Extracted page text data

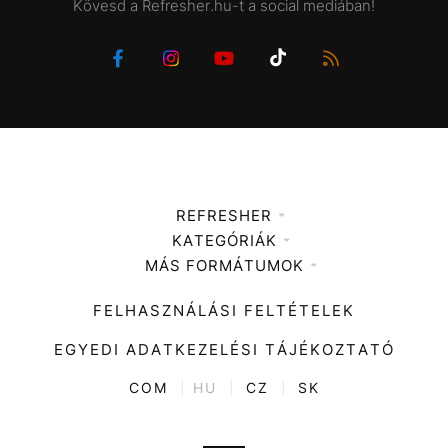
Kövesd a Refresher.hu-t a social mediában!
REFRESHER
KATEGÓRIÁK
Médiaajánlat
MÁS FORMÁTUMOK
Zene
Impresszum
Kiemelt tartalmak
Divat
FELHASZNÁLÁSI FELTÉTELEK
Videó
Kultúra
EGYEDI ADATKEZELÉSI TÁJÉKOZTATÓ
Kvíz
ENTR
COM
|
HU
|
CZ
|
SK
Film + sorozat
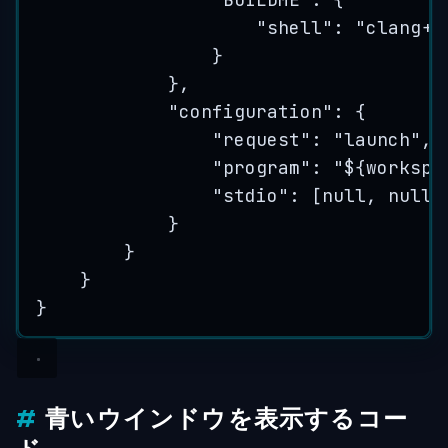
"shell"
: 
"
clang++
}
},
"configuration"
: {
"request"
: 
"
launch
"
,
"program"
: 
"
${workspa
"stdio"
: [
null
, 
null
,
}
}
}
}
青いウインドウを表示するコー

Work to complete: Produce an exact copy of every line above, with the images left out.

Solution to the problem:
Kövesd a Refresher.hu-t a social mediában!
REFRESHER
KATEGÓRIÁK
Médiaajánlat
MÁS FORMÁTUMOK
Zene
Impresszum
Kiemelt tartalmak
Divat
FELHASZNÁLÁSI FELTÉTELEK
Videó
Kultúra
EGYEDI ADATKEZELÉSI TÁJÉKOZTATÓ
Kvíz
ENTR
COM
|
HU
|
CZ
|
SK
Film + sorozat
"shell"
: 
"
clang++
}
},
"configuration"
: {
"request"
: 
"
launch
"
,
"program"
: 
"
${workspa
"stdio"
: [
null
, 
null
,
}
}
}
}
青いウインドウを表示するコー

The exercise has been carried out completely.